## LISTED ENTRIES:
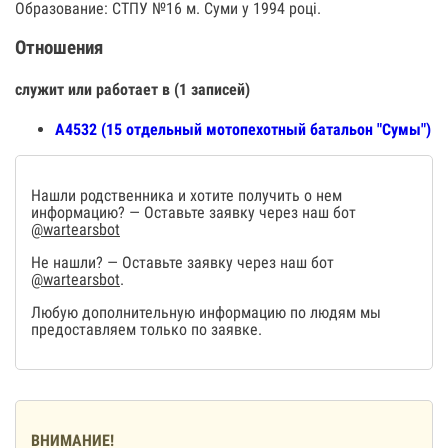
Образование: СТПУ №16 м. Суми у 1994 році.
Отношения
служит или работает в (1 записей)
А4532 (15 отдельный мотопехотный батальон "Сумы")
Нашли родственника и хотите получить о нем
информацию? — Оставьте заявку через наш бот
@wartearsbot
Не нашли? — Оставьте заявку через наш бот
@wartearsbot
.
Любую дополнительную информацию по людям мы
предоставляем только по заявке.
ВНИМАНИЕ!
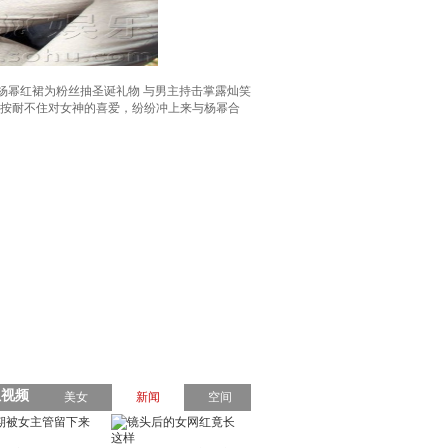
杨幂红裙为粉丝抽圣诞礼物 与男主持击掌露灿笑
是按耐不住对女神的喜爱，纷纷冲上来与杨幂合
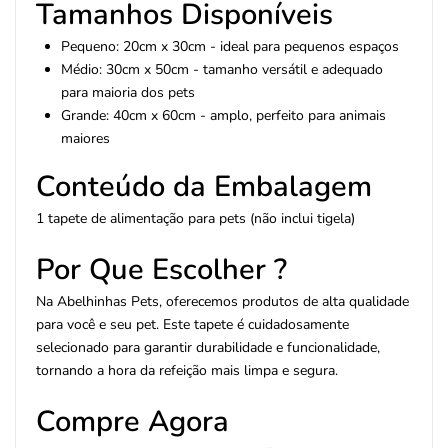
Tamanhos Disponíveis
Pequeno: 20cm x 30cm - ideal para pequenos espaços
Médio: 30cm x 50cm - tamanho versátil e adequado
para maioria dos pets
Grande: 40cm x 60cm - amplo, perfeito para animais
maiores
Conteúdo da Embalagem
1 tapete de alimentação para pets (não inclui tigela)
Por Que Escolher ?
Na Abelhinhas Pets, oferecemos produtos de alta qualidade
para você e seu pet. Este tapete é cuidadosamente
selecionado para garantir durabilidade e funcionalidade,
tornando a hora da refeição mais limpa e segura.
Compre Agora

## TASK DESCRIPTION:
Each line of the material that has "tapete" in it should be counted; reply with that number alone.

## EXERCISE RESPONSE:
2